Task requirements:
Extract, in full, the lines below, beginning at the first and ending with the line that contains "(967) 379 91 01". Pictures do not belong in the copy.

(Page images and extracted text)

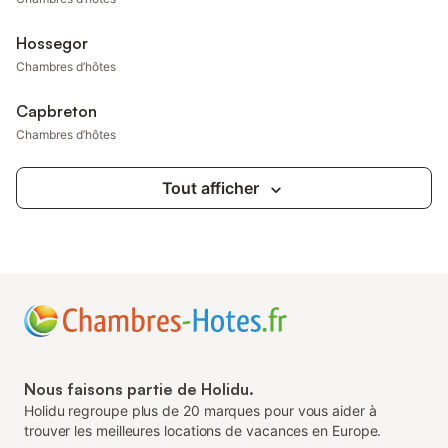
Hossegor
Chambres d’hôtes
Capbreton
Chambres d’hôtes
Tout afficher
Nous faisons partie de Holidu.
Holidu regroupe plus de 20 marques pour vous aider à
trouver les meilleures locations de vacances en Europe.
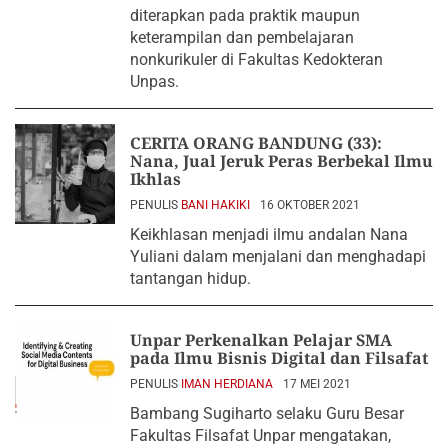
diterapkan pada praktik maupun
keterampilan dan pembelajaran
nonkurikuler di Fakultas Kedokteran
Unpas.
CERITA ORANG BANDUNG (33):
Nana, Jual Jeruk Peras Berbekal Ilmu
Ikhlas
PENULIS
BANI HAKIKI
16 OKTOBER 2021
Keikhlasan menjadi ilmu andalan Nana
Yuliani dalam menjalani dan menghadapi
tantangan hidup.
Unpar Perkenalkan Pelajar SMA
pada Ilmu Bisnis Digital dan Filsafat
PENULIS
IMAN HERDIANA
17 MEI 2021
Bambang Sugiharto selaku Guru Besar
Fakultas Filsafat Unpar mengatakan,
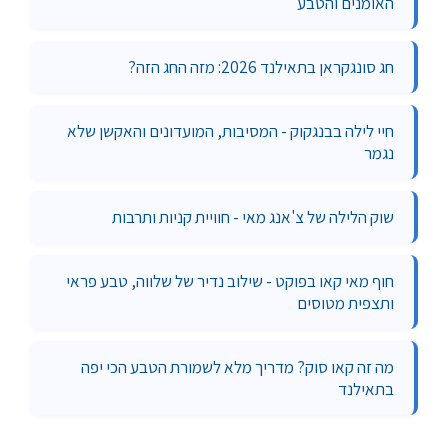
האומנים והטבע
חג סונגקראן בתאילנד 2026: מזה החג הזה?
חיי לילה בבנגקוק - המסיבות, המועדונים והאקשן שלא
נגמר
שוק הלילה של צ'אנג מאי - חוויית קניות ותרבות
חוף מאי קאו בפוקט - שילוב נדיר של שלווה, טבע פראי
ותצפית מטוסים
מה זה קאו סוק? מדריך מלא לשמורת הטבע הכי יפה
בתאילנד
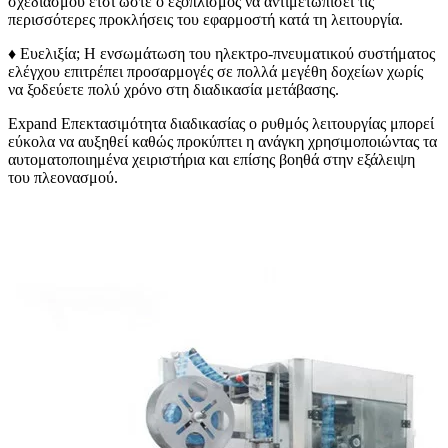
σχεδιασμού έτσι ώστε ο εξοπλισμός να αντιμετωπίσει τις
περισσότερες προκλήσεις του εφαρμοστή κατά τη λειτουργία.
♦ Ευελιξία; Η ενσωμάτωση του ηλεκτρο-πνευματικού συστήματος
ελέγχου επιτρέπει προσαρμογές σε πολλά μεγέθη δοχείων χωρίς
να ξοδεύετε πολύ χρόνο στη διαδικασία μετάβασης.
Expand Επεκτασιμότητα διαδικασίας ο ρυθμός λειτουργίας μπορεί
εύκολα να αυξηθεί καθώς προκύπτει η ανάγκη χρησιμοποιώντας τα
αυτοματοποιημένα χειριστήρια και επίσης βοηθά στην εξάλειψη
του πλεονασμού.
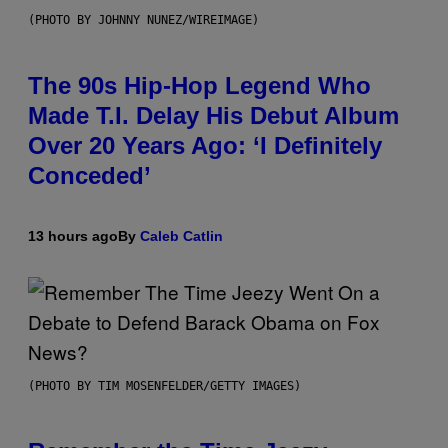
(PHOTO BY JOHNNY NUNEZ/WIREIMAGE)
The 90s Hip-Hop Legend Who
Made T.I. Delay His Debut Album
Over 20 Years Ago: ‘I Definitely
Conceded’
13 hours ago
By
Caleb Catlin
(PHOTO BY TIM MOSENFELDER/GETTY IMAGES)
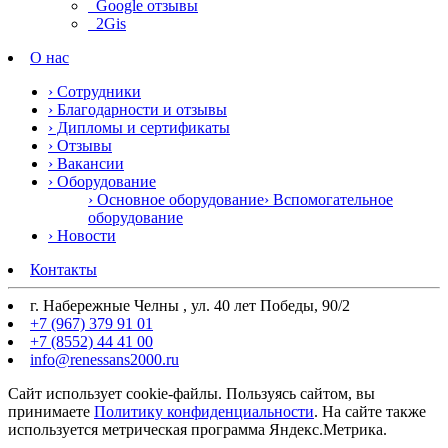
Google отзывы
2Gis
О нас
› Сотрудники
› Благодарности и отзывы
› Дипломы и сертификаты
› Отзывы
› Вакансии
› Оборудование
› Основное оборудование
› Вспомогательное
оборудование
› Новости
Контакты
г. Набережные Челны , ул. 40 лет Победы, 90/2
+7 (967) 379 91 01
+7 (8552) 44 41 00
info@renessans2000.ru
Сайт использует cookie-файлы. Пользуясь сайтом, вы
принимаете
Политику конфиденциальности
. На сайте также
используется метрическая программа Яндекс.Метрика.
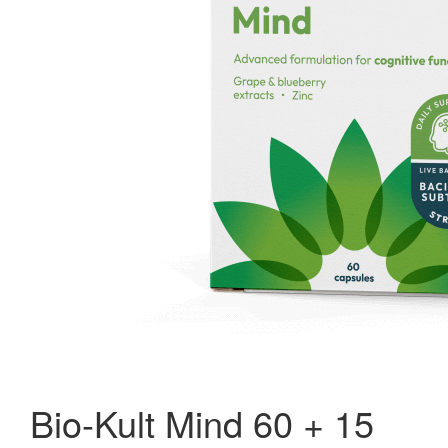
New Nordic Hair Volume Mega Strength 60 tabl.
297,95 kr.
398,95 kr.
Læg i kurv
Bio-Kult Mind 60 + 15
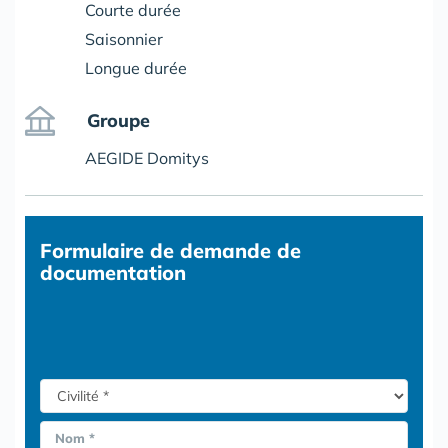
Courte durée
Saisonnier
Longue durée
Groupe
AEGIDE Domitys
Formulaire
de demande de
documentation
Nom *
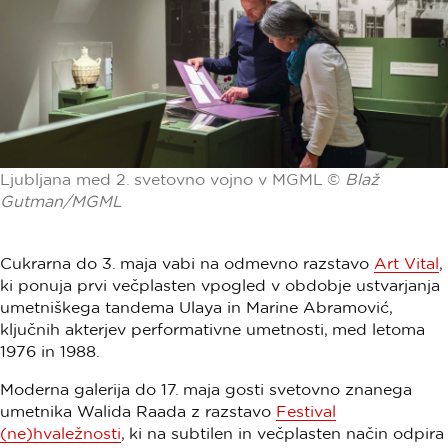
Ljubljana med 2. svetovno vojno v MGML ©
Blaž
Gutman/MGML
Cukrarna do 3. maja vabi na odmevno razstavo
Art Vital
,
ki ponuja prvi večplasten vpogled v obdobje ustvarjanja
umetniškega tandema Ulaya in Marine Abramović,
ključnih akterjev performativne umetnosti, med letoma
1976 in 1988.
Moderna galerija do 17. maja gosti svetovno znanega
umetnika Walida Raada z razstavo
Festival
(ne)hvaležnosti
, ki na subtilen in večplasten način odpira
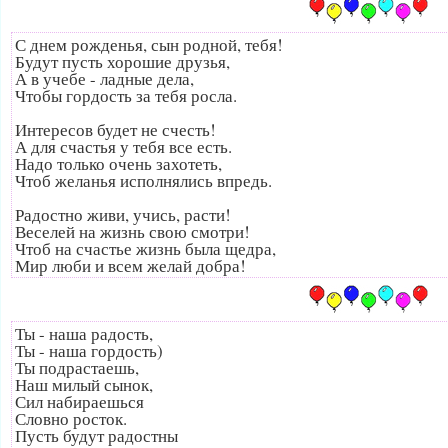
С днем рожденья, сын родной, тебя!
Будут пусть хорошие друзья,
А в учебе - ладные дела,
Чтобы гордость за тебя росла.
Интересов будет не счесть!
А для счастья у тебя все есть.
Надо только очень захотеть,
Чтоб желанья исполнялись впредь.
Радостно живи, учись, расти!
Веселей на жизнь свою смотри!
Чтоб на счастье жизнь была щедра,
Мир люби и всем желай добра!
Ты - наша радость,
Ты - наша гордость)
Ты подрастаешь,
Наш милый сынок,
Сил набираешься
Словно росток.
Пусть будут радостны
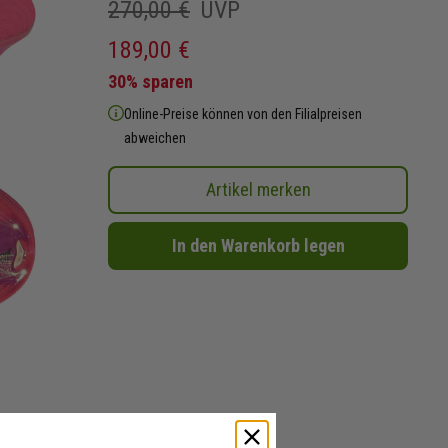
270,00 €
UVP
189,00 €
30% sparen
Online-Preise können von den Filialpreisen
abweichen
Artikel merken
In den Warenkorb legen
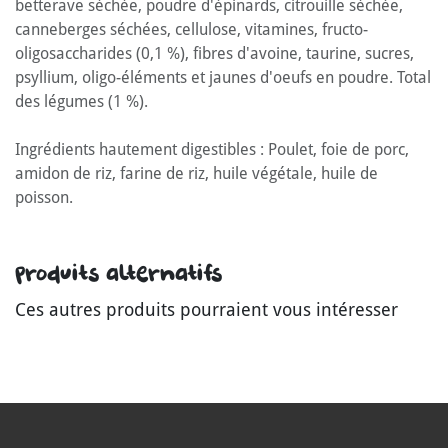
betterave séchée, poudre d'épinards, citrouille séchée,
canneberges séchées, cellulose, vitamines, fructo-
oligosaccharides (0,1 %), fibres d'avoine, taurine, sucres,
psyllium, oligo-éléments et jaunes d'oeufs en poudre. Total
des légumes (1 %).
Ingrédients hautement digestibles : Poulet, foie de porc,
amidon de riz, farine de riz, huile végétale, huile de
poisson.
Produits alternatifs
Ces autres produits pourraient vous intéresser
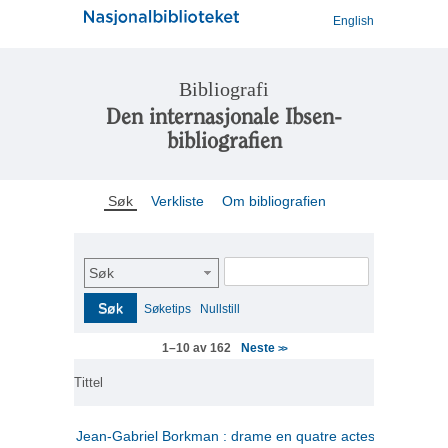
English
Bibliografi
Den internasjonale Ibsen-
bibliografien
Søk
Verkliste
Om bibliografien
Søk
Søk
Søketips
Nullstill
Neste
1–10 av 162
>>
Tittel
Jean-Gabriel Borkman : drame en quatre actes
(fransk)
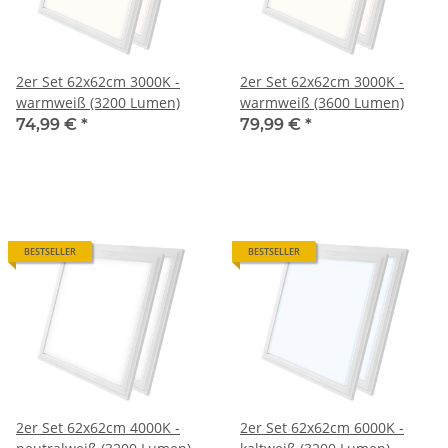
2er Set 62x62cm 3000K -
2er Set 62x62cm 3000K -
warmweiß (3200 Lumen)
warmweiß (3600 Lumen)
74,99 €
*
79,99 €
*
BESTSELLER
BESTSELLER
2er Set 62x62cm 4000K -
2er Set 62x62cm 6000K -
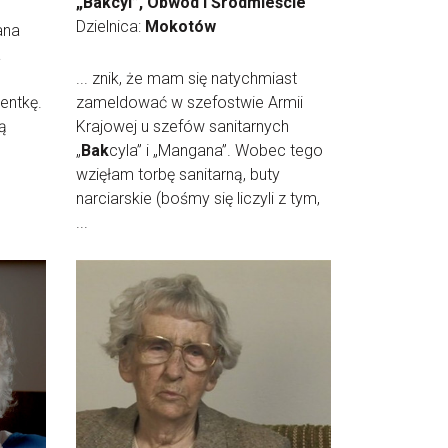
„Bakcyl”, Obwód I Śródmieście
Dzielnica:
Mokotów
ana
a
... znik, że mam się natychmiast
entkę.
zameldować w szefostwie Armii
gą
Krajowej u szefów sanitarnych
„
Bak
cyla” i „Mangana”. Wobec tego
wzięłam torbę sanitarną, buty
narciarskie (bośmy się liczyli z tym,
...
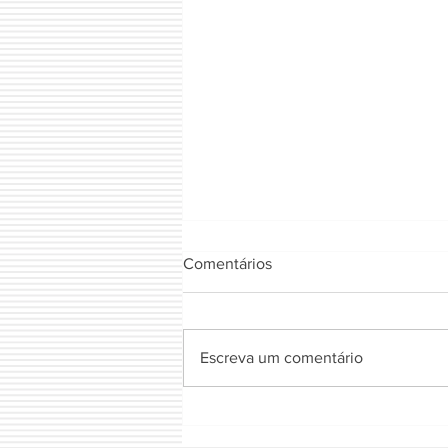
Comentários
FIOTA NATURAL
Escreva um comentário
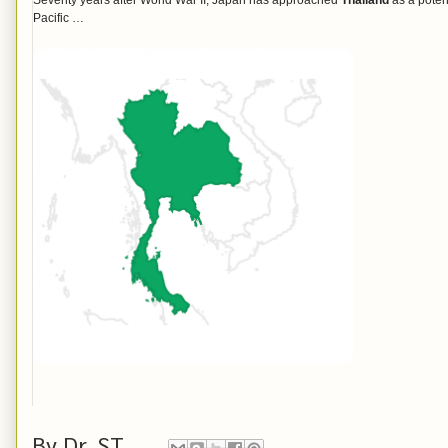
Seventy years after World War II, Japan has approached
Thailand
as a potent
Pacific …
By
Dr. ST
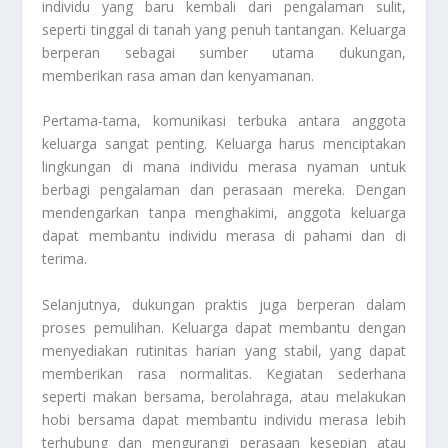
individu yang baru kembali dari pengalaman sulit,
seperti tinggal di tanah yang penuh tantangan. Keluarga
berperan sebagai sumber utama dukungan,
memberikan rasa aman dan kenyamanan.
Pertama-tama, komunikasi terbuka antara anggota
keluarga sangat penting. Keluarga harus menciptakan
lingkungan di mana individu merasa nyaman untuk
berbagi pengalaman dan perasaan mereka. Dengan
mendengarkan tanpa menghakimi, anggota keluarga
dapat membantu individu merasa di pahami dan di
terima.
Selanjutnya, dukungan praktis juga berperan dalam
proses pemulihan. Keluarga dapat membantu dengan
menyediakan rutinitas harian yang stabil, yang dapat
memberikan rasa normalitas. Kegiatan sederhana
seperti makan bersama, berolahraga, atau melakukan
hobi bersama dapat membantu individu merasa lebih
terhubung dan mengurangi perasaan kesepian atau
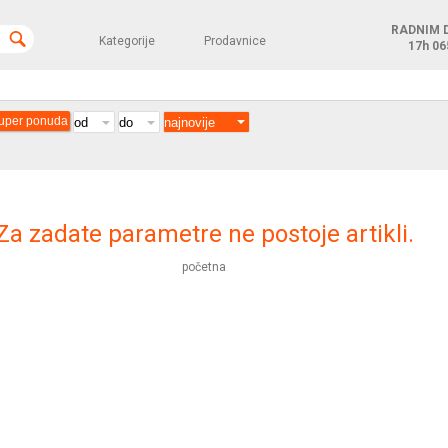
RADNIM 
Kategorije
Prodavnice
17h
06
uper ponuda
Za zadate parametre ne postoje artikli.
početna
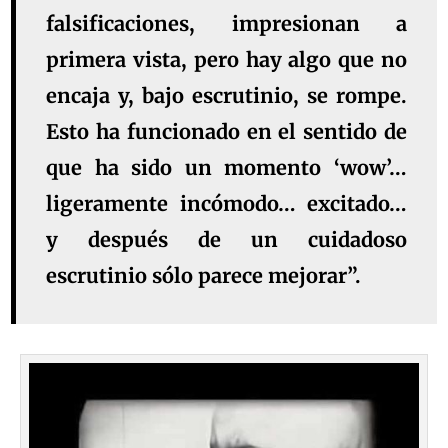
falsificaciones, impresionan a
primera vista, pero hay algo que no
encaja y, bajo escrutinio, se rompe.
Esto ha funcionado en el sentido de
que ha sido un momento ‘wow’…
ligeramente incómodo… excitado…
y después de un cuidadoso
escrutinio sólo parece mejorar”.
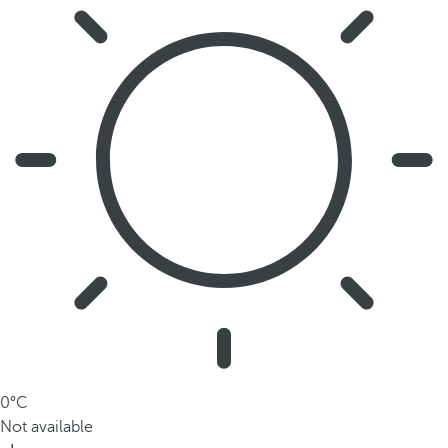
و
غ
ر
و
ب
ا
ل
ش
م
س
ا
ل
ذ
ي
ل
ا
م
0°C
ث
Not available
ي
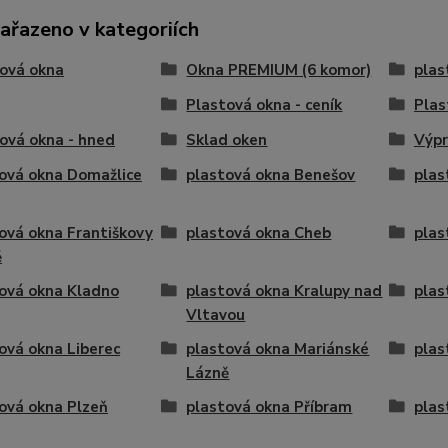
zařazeno v kategoriích
ová okna
Okna PREMIUM (6 komor)
plas
Plastová okna - ceník
Plas
ová okna - hned
Sklad oken
Výpr
ová okna Domažlice
plastová okna Benešov
plas
ová okna Františkovy
plastová okna Cheb
plas
ě
ová okna Kladno
plastová okna Kralupy nad
plas
Vltavou
ová okna Liberec
plastová okna Mariánské
plas
Lázně
ová okna Plzeň
plastová okna Příbram
plas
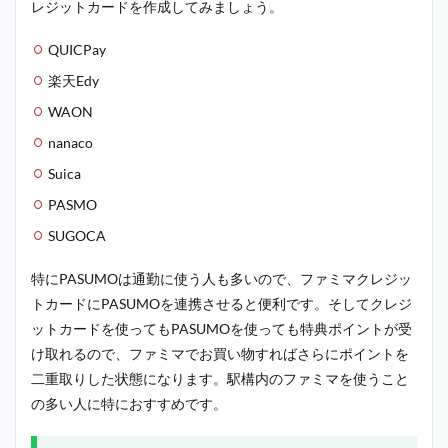
レジットカードを作成してみましょう。
QUICPay
楽天Edy
WAON
nanaco
Suica
PASMO
SUGOCA
特にPASUMOは通勤に使う人も多いので、ファミマクレジッ
トカードにPASUMOを連携させると便利です。そしてクレジ
ットカードを使ってもPASUMOを使っても特典ポイントが受
け取れるので、ファミマでお買い物すればさらにポイントを
二重取りした状態になります。駅構内のファミマを使うこと
の多い人に特におすすめです。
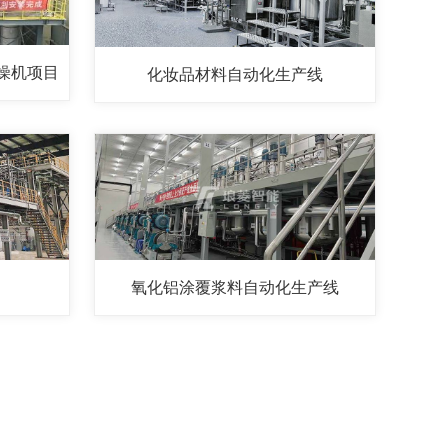
干燥机项目
化妆品材料自动化生产线
氧化铝涂覆浆料自动化生产线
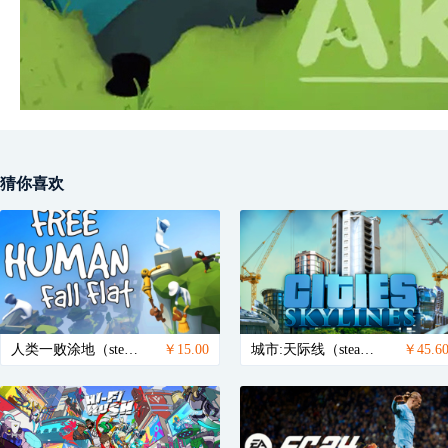
猜你喜欢
人类一败涂地（steam账号）
￥15.00
城市:天际线（steam国区激活码）
￥45.6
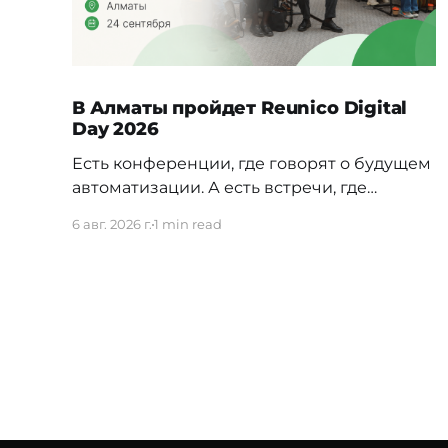
В Алматы пройдет Reunico Digital
Day 2026
Есть конференции, где говорят о будущем
автоматизации. А есть встречи, где
показывают, как это будущее уже строится
6 авг. 2026 г.
1 min read
внутри реальных компаний. 24 сентября в
Алматы пройдёт Reunico Digital Day 2026
— конференция о практических кейсах
процессной автоматизации, сложных
решениях, внутренних IT-командах и
технологиях, которые меняют работу
крупного бизнеса изнутри. На площадке
соберут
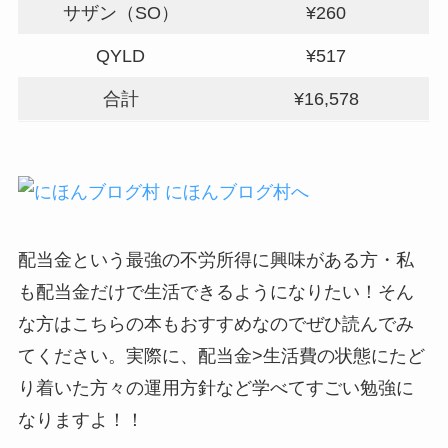
サザン（SO）
¥260
QYLD
¥517
合計
¥16,578
配当金という最強の不労所得に興味がある方・私
も配当金だけで生活できるようになりたい！そん
な方はこちらの本もおすすめなのでぜひ読んでみ
てください。実際に、配当金>生活費の状態にたど
り着いた方々の運用方針など学べてすごい勉強に
なりますよ！！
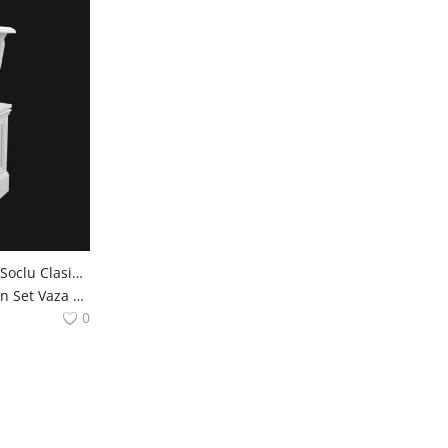
Ghiveci Decorativ Cu Soclu Clasic 48x48x107 cm Poliuretan
Set Ghivece Poliuretan Set Vaza Modele Decoratiuni Casa polure
0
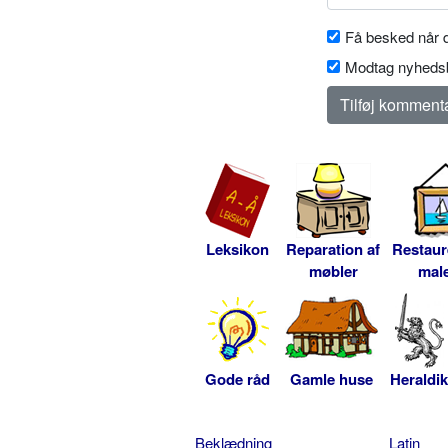
Få besked når d
Modtag nyhedsb
Leksikon
Reparation af
Restaur
møbler
male
Gode råd
Gamle huse
Heraldik
Beklædning
Latin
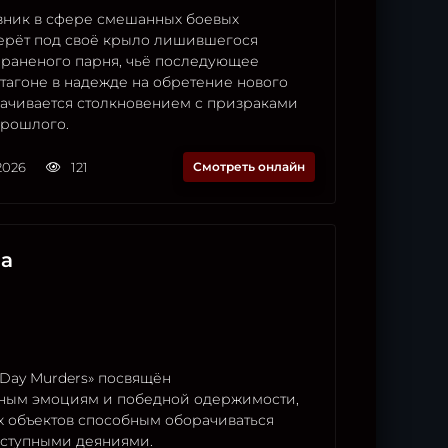
вник в сфере смешанных боевых
ерёт под своё крыло лишившегося
раненого парня, чьё последующее
тагоне в надежде на обретение нового
ачивается столкновением с призраками
прошлого.
2026
121
Смотреть онлайн
ча
Day Murders» посвящён
ным эмоциям и победной одержимости,
х объектов способным оборачиваться
ступными деяниями.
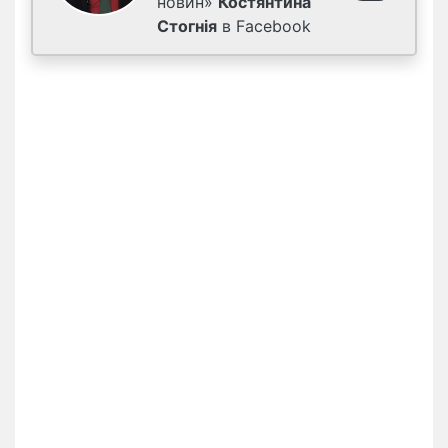
новин»
Костянтина
Стогнія
в Facebook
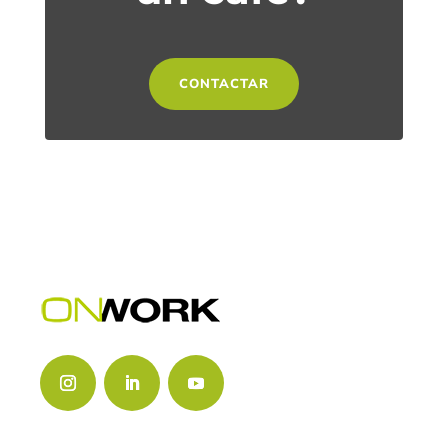
CONTACTAR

Output of the exercise:
Hossegor
Chambres d’hôtes
Capbreton
Chambres d’hôtes
Tout afficher
Nous faisons partie de Holidu.
Holidu regroupe plus de 20 marques pour vous aider à
trouver les meilleures locations de vacances en Europe.
diterapkan pada praktik maupun
keterampilan dan pembelajaran
nonkurikuler di Fakultas Kedokteran
Unpas.
CERITA ORANG BANDUNG (33):
Nana, Jual Jeruk Peras Berbekal Ilmu
Ikhlas
PENULIS
BANI HAKIKI
16 OKTOBER 2021
Keikhlasan menjadi ilmu andalan Nana
Yuliani dalam menjalani dan menghadapi
tantangan hidup.
Unpar Perkenalkan Pelajar SMA
pada Ilmu Bisnis Digital dan Filsafat
PENULIS
IMAN HERDIANA
17 MEI 2021
Bambang Sugiharto selaku Guru Besar
Fakultas Filsafat Unpar mengatakan,
האומנים והטבע
חג סונגקראן בתאילנד 2026: מזה החג הזה?
חיי לילה בבנגקוק - המסיבות, המועדונים והאקשן שלא
נגמר
שוק הלילה של צ'אנג מאי - חוויית קניות ותרבות
חוף מאי קאו בפוקט - שילוב נדיר של שלווה, טבע פראי
ותצפית מטוסים
מה זה קאו סוק? מדריך מלא לשמורת הטבע הכי יפה
בתאילנד
σχεδιασμού έτσι ώστε ο εξοπλισμός να αντιμετωπίσει τις
περισσότερες προκλήσεις του εφαρμοστή κατά τη λειτουργία.
♦ Ευελιξία; Η ενσωμάτωση του ηλεκτρο-πνευματικού συστήματος
ελέγχου επιτρέπει προσαρμογές σε πολλά μεγέθη δοχείων χωρίς
να ξοδεύετε πολύ χρόνο στη διαδικασία μετάβασης.
Expand Επεκτασιμότητα διαδικασίας ο ρυθμός λειτουργίας μπορεί
εύκολα να αυξηθεί καθώς προκύπτει η ανάγκη χρησιμοποιώντας τα
αυτοματοποιημένα χειριστήρια και επίσης βοηθά στην εξάλειψη
του πλεονασμού.
(PHOTO BY JOHNNY NUNEZ/WIREIMAGE)
The 90s Hip-Hop Legend Who
Made T.I. Delay His Debut Album
Over 20 Years Ago: ‘I Definitely
Conceded’
13 hours ago
By
Caleb Catlin
(PHOTO BY TIM MOSENFELDER/GETTY IMAGES)
Google отзывы
2Gis
О нас
› Сотрудники
› Благодарности и отзывы
› Дипломы и сертификаты
› Отзывы
› Вакансии
› Оборудование
› Основное оборудование
› Вспомогательное
оборудование
› Новости
Контакты
г. Набережные Челны , ул. 40 лет Победы, 90/2
+7 (967) 379 91 01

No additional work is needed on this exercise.